ELEKTRA hier vl Wolfgang Schwaninger/Aegisth, Runi rattaberg/Orest, Edna Prochnik/Klytämnestra, Trine Möller/Elektra, Lena Kutzner/Chrysothemis beim Schlußapplaus - Copyright Wolfgang Radtke

Runi Brattaberg, in schwarz-beigefarbener Kombination gekleidet, stellte einen intensiv spielenden Orest dar und konnte auch stimmlich dieser Partie vollauf gerecht werden.

Von den fünf Mägden Therese Fauser, Laila Salome Fischer, Friederike Schulten, Natalia Willot, konnte besonders Andrea Stadel als Fünfte Magd und als die Einzige, die zu Elektra hält, mit ihrem klangvollen Sopran auf sich aufmerksam machen.

Elizaveta Rumiantseva als Aufseherin, Changjun Lee als alter Diener mit seinem klangvollen Bass, und Noah Schaul als junger Diener mit schönem lyrischen Tenor ergänzten das ausgezeichnete Ensemble.

Was die Personenregie angeht, so setzte Brigitte Fassbaender eher auf sparsame, nicht allzu übertriebene Bewegungen und Gestiken. Am Ende jedoch, da gab es einen ekstatischen  Freudentanz, hier allerdings ausgeführt von sämtlichen Mägden und den Dienern, während Elektra vorn am Bühnenrand kniet, nicht stirbt, sondern die Fäuste in die Luft streckt, dort wirkungsvoll wie ein Racheengel verharrt und offenbar den Namen ihres Vaters flüstert. Dann schließt sich hinter ihr der Vorhang und sie konnte so die unmittelbar einsetzenden Ovationen des begeisterten Premierenpublikums für ihre grandiose Leistung entgegen nehmen.

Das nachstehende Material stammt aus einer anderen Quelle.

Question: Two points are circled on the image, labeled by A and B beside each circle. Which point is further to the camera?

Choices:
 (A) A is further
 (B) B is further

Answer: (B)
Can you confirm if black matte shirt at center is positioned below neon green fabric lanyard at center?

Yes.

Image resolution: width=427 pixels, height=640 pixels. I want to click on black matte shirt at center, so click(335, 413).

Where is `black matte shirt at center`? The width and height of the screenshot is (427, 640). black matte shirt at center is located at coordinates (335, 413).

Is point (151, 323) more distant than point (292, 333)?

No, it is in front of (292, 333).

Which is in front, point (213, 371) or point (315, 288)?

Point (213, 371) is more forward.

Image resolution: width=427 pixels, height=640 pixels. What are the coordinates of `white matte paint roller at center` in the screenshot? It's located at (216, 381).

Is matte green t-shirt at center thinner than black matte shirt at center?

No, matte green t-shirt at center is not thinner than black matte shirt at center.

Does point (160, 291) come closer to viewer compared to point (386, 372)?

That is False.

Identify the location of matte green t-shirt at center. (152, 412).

Eingeleitet wurde dieser Abend mit der anklagenden Stimme Agamemnons (Andreas Hutzel) aus dem Off, der aus dem 11. Gesang der „Odyssee“ von Homer seine Ermordung durch Aegisth und Klytämnestra rezitiert, bevor das Orchester wuchtig einsetzte.

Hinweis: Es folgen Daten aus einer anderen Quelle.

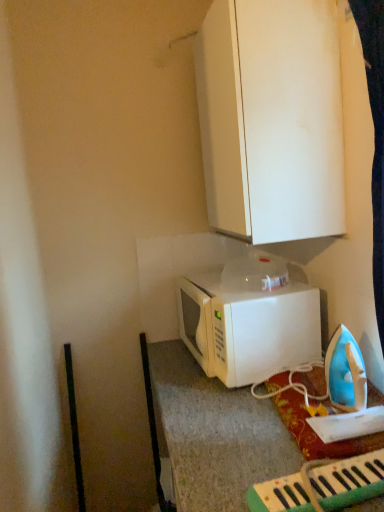 Question: Considering their positions, is green plastic keyboard at lower right located in front of or behind white matte cabinet at upper center?

Choices:
 (A) behind
 (B) front

Answer: (B)

Question: Which is correct: green plastic keyboard at lower right is inside white matte cabinet at upper center, or outside of it?

Choices:
 (A) outside
 (B) inside

Answer: (A)

Question: Estimate the real-world distances between objects in this image. Which object is closer to the green plastic keyboard at lower right?

Choices:
 (A) white matte microwave at center
 (B) white matte cabinet at upper center

Answer: (A)

Question: Considering the real-world distances, which object is farthest from the white matte microwave at center?

Choices:
 (A) green plastic keyboard at lower right
 (B) white matte cabinet at upper center

Answer: (A) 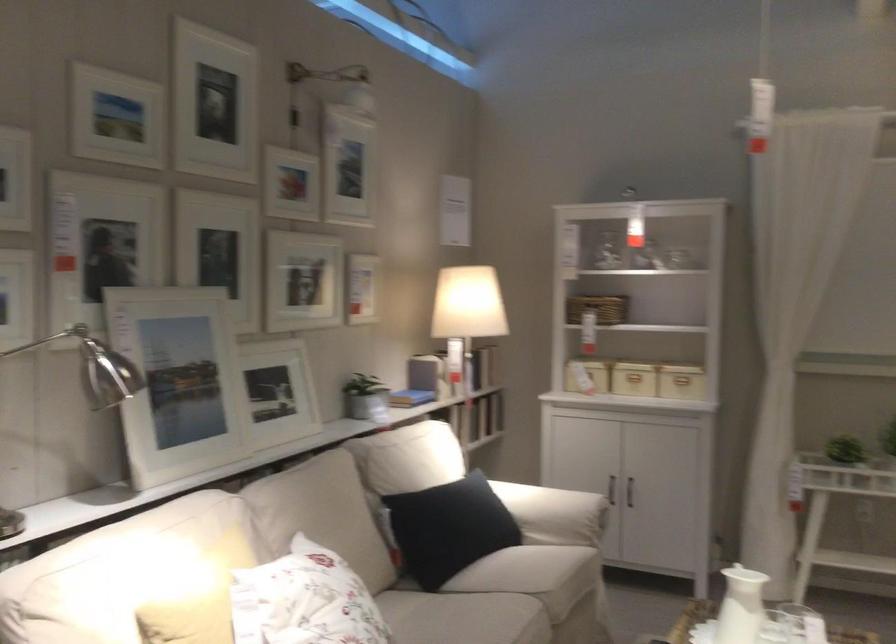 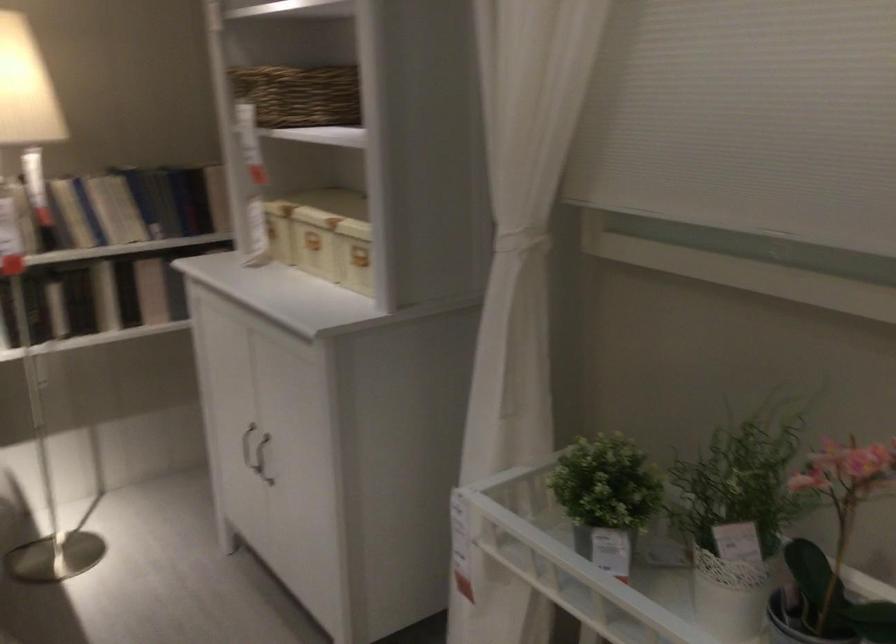 The point at (460, 368) is marked in the first image. Where is the corresponding point in the second image?

(71, 213) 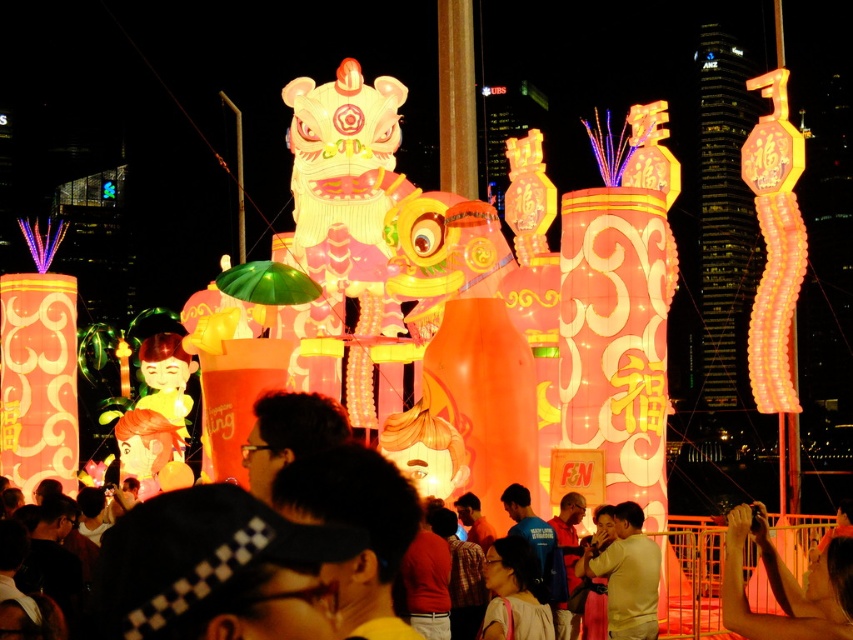 You are a photographer at the lantern festival. You want to capture a photo of both the smooth skin arm at center and the matte pink dress at center. Which object should you focus on first if you want to ensure both are in the frame without moving the camera?

The smooth skin arm at center is wider than the matte pink dress at center. To include both in the frame, focus on the wider object first, which is the smooth skin arm at center, then adjust the framing to include the matte pink dress at center.

You are a photographer at the lantern festival and want to take a photo of the smooth skin arm at center and the matte pink dress at center. Which object should you focus on first if you want to capture both in the same frame without moving the camera?

The smooth skin arm at center is much taller than the matte pink dress at center, so you should focus on the smooth skin arm at center first to ensure it fits within the frame.

You are a photographer at the lantern festival. You want to capture a photo of the smooth skin arm at center and the matte pink dress at center. Which object should you zoom in on to ensure both are in focus without moving the camera?

The smooth skin arm at center is larger in size than the matte pink dress at center, so you should zoom in on the smooth skin arm at center to ensure both are in focus.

Lübecks GMD Stefan Vladar führte sein wieder einmal bestens disponiertes Philharmonisches Orchester mit effektvollen Akzenten durch die geballten Sektionen dieser gewaltigen, komplexen  Partitur. Glutvolle, dissonant aufwühlende Klänge wechselten sich ab mit manchmal durchaus zärtlich und sinnlich anmutenden Passagen. Stets spannungsreich gehaltene Tempi gipfelten schließlich in dem euphorischen Freudentanz beim Finale. Entsprechend groß war die Begeisterung und der lang anhaltende Applaus für sämtliche Mitwirkenden.